Deux uhlans éventrés furent retrouvés à trois kilomètres de la
ferme. Un d'eux tenait encore à la main son arme ensanglantée. Il s'était
battu, défendu. Un conseil de guerre ayant été aussitôt constitué, en plein
air, devant la ferme, le vieux fut amené.
Il avait soixante-huit ans. Il était petit, maigre, un peu
tors, avec de grandes mains comme des pinces de crabe. Ses cheveux ternes,
rares et légers comme un duvet de jeunes canards, laissaient voir la chair de
son crâne. La peau brune et plissée du cou montrait de grosses veines qui s'enfonçaient
sous les mâchoires et reparaissaient aux tempes. Il passait dans la contrée
pour être avare et difficile en affaires.
On le plaça debout, entre quatre soldats, devant la table de
cuisine tirée dehors. Cinq officiers et le colonel s'assirent en face de lui.
Le colonel lui demanda si c’était lui qui avait tué les Prussiens. Et c’était
lui.
Le colonel, surpris, regarda le prisonnier. La famille du
bonhomme, son fils Jean, sa bru et deux petits-enfants se tenaient à dix pas en
arrière, effarés et consternés. Le colonel lui demanda comment il faisait. Il
hésita un instant encore, puis, tout à coup, se décida.

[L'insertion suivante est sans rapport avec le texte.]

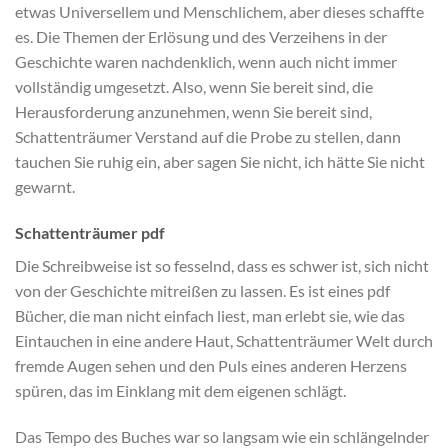
etwas Universellem und Menschlichem, aber dieses schaffte
es. Die Themen der Erlösung und des Verzeihens in der
Geschichte waren nachdenklich, wenn auch nicht immer
vollständig umgesetzt. Also, wenn Sie bereit sind, die
Herausforderung anzunehmen, wenn Sie bereit sind,
Schattenträumer Verstand auf die Probe zu stellen, dann
tauchen Sie ruhig ein, aber sagen Sie nicht, ich hätte Sie nicht
gewarnt.
Schattenträumer pdf
Die Schreibweise ist so fesselnd, dass es schwer ist, sich nicht
von der Geschichte mitreißen zu lassen. Es ist eines pdf
Bücher, die man nicht einfach liest, man erlebt sie, wie das
Eintauchen in eine andere Haut, Schattenträumer Welt durch
fremde Augen sehen und den Puls eines anderen Herzens
spüren, das im Einklang mit dem eigenen schlägt.
Das Tempo des Buches war so langsam wie ein schlängelnder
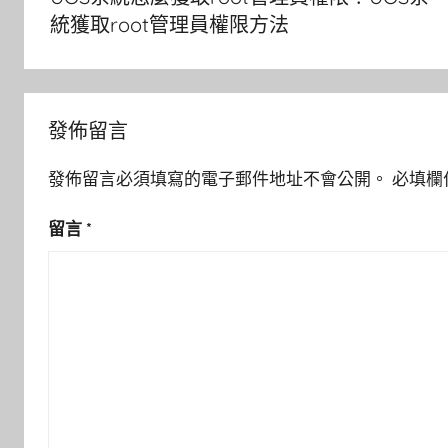
導
統獲取root管理員權限方法
覽
發佈留言
發佈留言必須填寫的電子郵件地址不會公開。
必填欄
留言
*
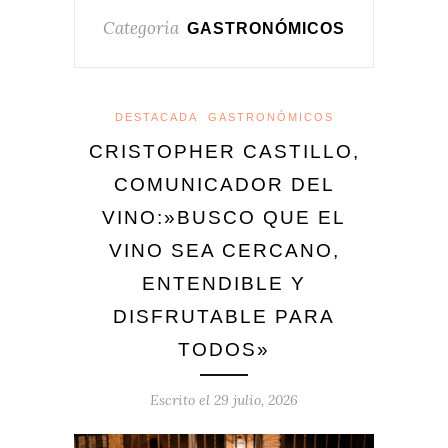
Categoría
GASTRONÓMICOS
DESTACADA
GASTRONÓMICOS
CRISTOPHER CASTILLO,
COMUNICADOR DEL
VINO:»BUSCO QUE EL
VINO SEA CERCANO,
ENTENDIBLE Y
DISFRUTABLE PARA
TODOS»
Escrito el
29 julio, 2026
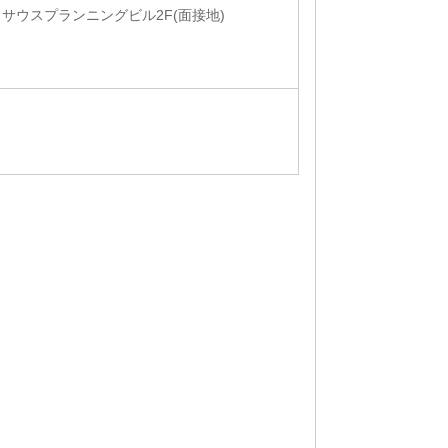
3 サウスプランニングビル2F(面接地)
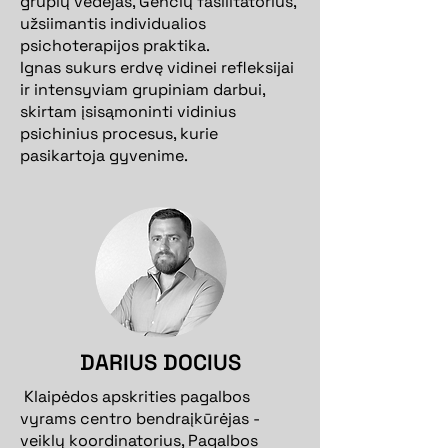
grupių vedėjas, Genčių fasilitatorius,
užsiimantis individualios
psichoterapijos praktika.
Ignas sukurs erdvę vidinei refleksijai
ir intensyviam grupiniam darbui,
skirtam įsisąmoninti vidinius
psichinius procesus, kurie
pasikartoja gyvenime.
DARIUS DOCIUS
Klaipėdos apskrities pagalbos
vyrams centro bendraįkūrėjas -
veiklų koordinatorius, Pagalbos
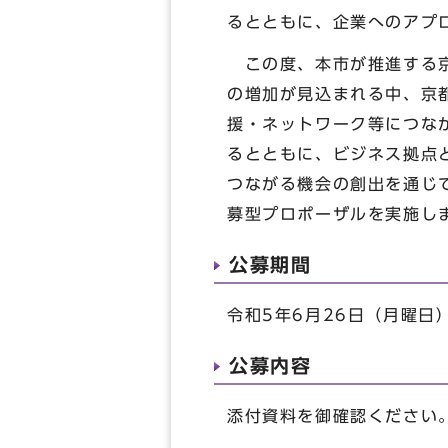
るとともに、企業へのアプ
この度、本市が推進する京
の増加が見込まれる中、京
援・ネットワーク等につな
るとともに、ビジネス拠点
つながる機会の創出を通じ
募型プロポーザルを実施し
公募期間
令和5年6月26日（月曜日
公募内容
添付資料を御確認ください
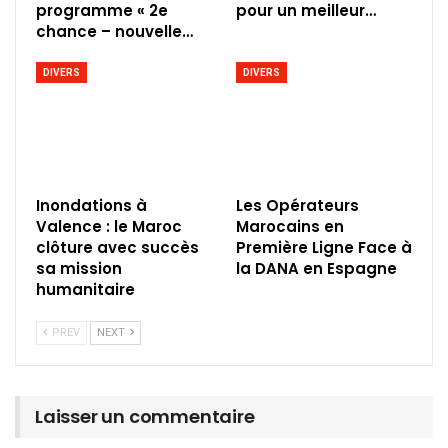
programme « 2e
pour un meilleur…
chance – nouvelle…
DIVERS
DIVERS
Inondations à
Les Opérateurs
Valence : le Maroc
Marocains en
clôture avec succès
Première Ligne Face à
sa mission
la DANA en Espagne
humanitaire
PREV
NEXT
Laisser un commentaire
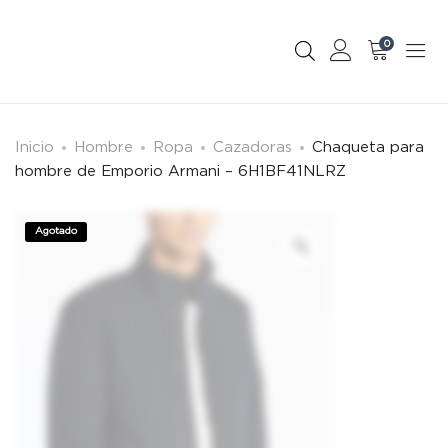
0
Inicio
Hombre
Ropa
Cazadoras
Chaqueta para
hombre de Emporio Armani – 6H1BF41NLRZ
Agotado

Les Prussiens lui avaient pris des choses et il avait aperçu un
d’entre eux fumant une pipe sur son fossé et le tua avec sa faux. Une fois son
meurtre accompli, l'homme avait vécu avec cette pensée : "Tuer des
Prussiens !" Il les haïssait d'une haine sournoise et acharnée de paysan
cupide et patriote aussi. Il avait son idée comme il disait. Il attendit
quelques jours. On le laissait libre d'aller et de venir, d'entrer et de sortir
à sa guise tant il s'était montré humble envers les vainqueurs, soumis et
complaisant. Alors il tua les uhlans qui patrouillaient la nuit. Pendant quatre
jours, il ne sortit pas, attendant la fin de l'enquête ouverte ; mais, le
cinquième jour, il repartit, et tua encore deux soldats par le même stratagème.

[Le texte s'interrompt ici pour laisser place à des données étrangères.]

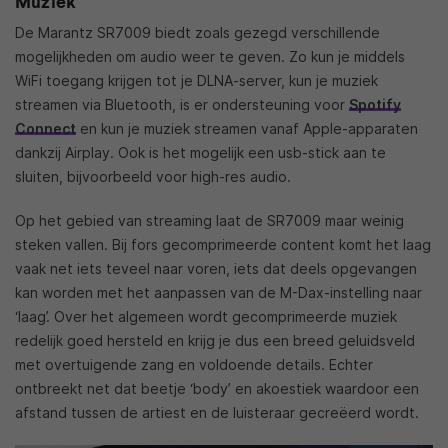
Muziek
De Marantz SR7009 biedt zoals gezegd verschillende
mogelijkheden om audio weer te geven. Zo kun je middels
WiFi toegang krijgen tot je DLNA-server, kun je muziek
streamen via Bluetooth, is er ondersteuning voor
Spotify
Connect
en kun je muziek streamen vanaf Apple-apparaten
dankzij Airplay. Ook is het mogelijk een usb-stick aan te
sluiten, bijvoorbeeld voor high-res audio.
Op het gebied van streaming laat de SR7009 maar weinig
steken vallen. Bij fors gecomprimeerde content komt het laag
vaak net iets teveel naar voren, iets dat deels opgevangen
kan worden met het aanpassen van de M-Dax-instelling naar
‘laag’. Over het algemeen wordt gecomprimeerde muziek
redelijk goed hersteld en krijg je dus een breed geluidsveld
met overtuigende zang en voldoende details. Echter
ontbreekt net dat beetje ‘body’ en akoestiek waardoor een
afstand tussen de artiest en de luisteraar gecreëerd wordt.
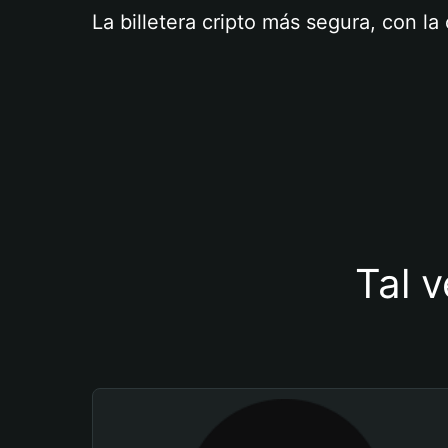
La billetera cripto más segura, con l
Tal v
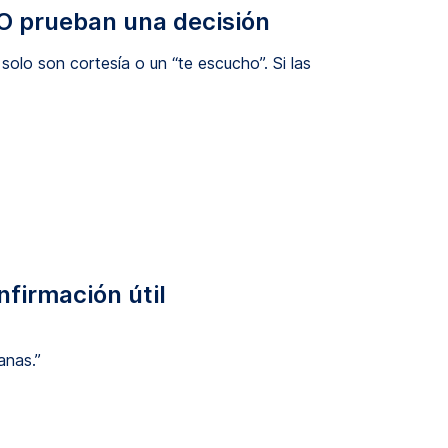
NO prueban una decisión
olo son cortesía o un “te escucho”. Si las
nfirmación útil
anas.”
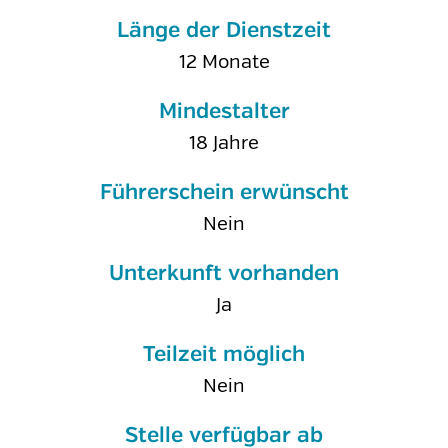
Länge der Dienstzeit
12 Monate
Mindestalter
18 Jahre
Führerschein erwünscht
Nein
Unterkunft vorhanden
Ja
Teilzeit möglich
Nein
Stelle verfügbar ab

Dès lors, il ne s'arrêta plus. Chaque nuit. Mais, la veille, un de ceux qu'il
avait attaqués se tenait sur ses gardes et avait coupé d'un coup de sabre la
figure du vieux paysan.
Il les avait tués cependant tous les deux ! Il était revenu
encore, avait caché le cheval et repris ses humbles habits ; mais en rentrant,
une faiblesse l'avait saisi et il s'était traîné jusqu'à l'écurie, ne pouvant
plus gagner la maison. On l'avait trouvé là tout sanglant, sur la paille...
Il en avait tué 16 : 8 pour son père et 8 pour son fils,
tués par les Prussiens. Et, redressant son torse ankylosé, le vieux croisa ses
bras dans une pose d'humble héros.
Les Prussiens discutèrent à voix basse longtemps. Un capitaine,
qui avait aussi perdu son fils, le mois dernier, défendait ce gueux magnanime.
Alors le colonel se leva et lui dit qu’il y avait peut-être un
moyen de le sauver. Mais le bonhomme n'écoutait point, et, les yeux plantés
droits sur l'officier vainqueur, il fit une grimace affreuse qui crispa sa
maigre face toute coupée par la balafre, et, gonflant sa poitrine, il cracha,
de toute sa force, en pleine figure du Prussien. Le colonel, affolé, leva la
main, et l'homme, pour la seconde fois, lui cracha par la figure. Tous les
officiers s'étaient dressés et hurlaient des ordres en même temps. En moins
d'une minute, le bonhomme, toujours impassible, fut collé contre le mur et
fusillé alors qu'il envoyait des sourires à Jean, son fils aîné, à sa bru et
aux deux petits, qui regardaient, éperdus.